Nothing is needed except the lines below that run from the one with "verbinden, was sagt" through the one with "Alle OFFENEN FOREN im Üb", repeated exactly.

::: Input records :::

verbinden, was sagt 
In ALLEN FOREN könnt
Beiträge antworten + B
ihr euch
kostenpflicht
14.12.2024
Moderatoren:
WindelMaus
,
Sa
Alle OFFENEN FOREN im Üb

:::
::: Input records :::

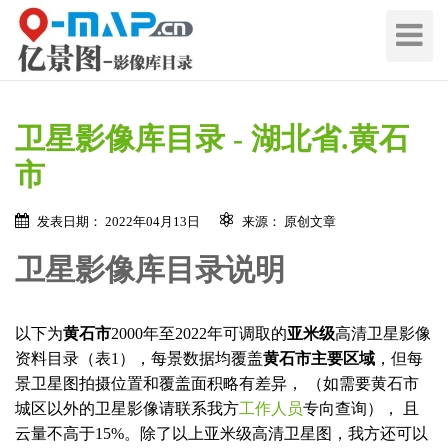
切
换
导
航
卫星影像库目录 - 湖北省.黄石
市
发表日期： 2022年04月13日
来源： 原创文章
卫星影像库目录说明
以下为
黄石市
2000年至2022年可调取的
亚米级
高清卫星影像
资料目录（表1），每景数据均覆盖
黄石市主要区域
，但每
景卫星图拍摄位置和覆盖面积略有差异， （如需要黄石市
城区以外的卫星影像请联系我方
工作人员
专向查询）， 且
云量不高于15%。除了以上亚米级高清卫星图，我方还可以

:::

> _Solution to the problem_:
verbinden, was sagt 
In ALLEN FOREN könnt
Beiträge antworten + B
ihr euch
kostenpflicht
14.12.2024
Moderatoren:
WindelMaus
,
Sa
Alle OFFENEN FOREN im Üb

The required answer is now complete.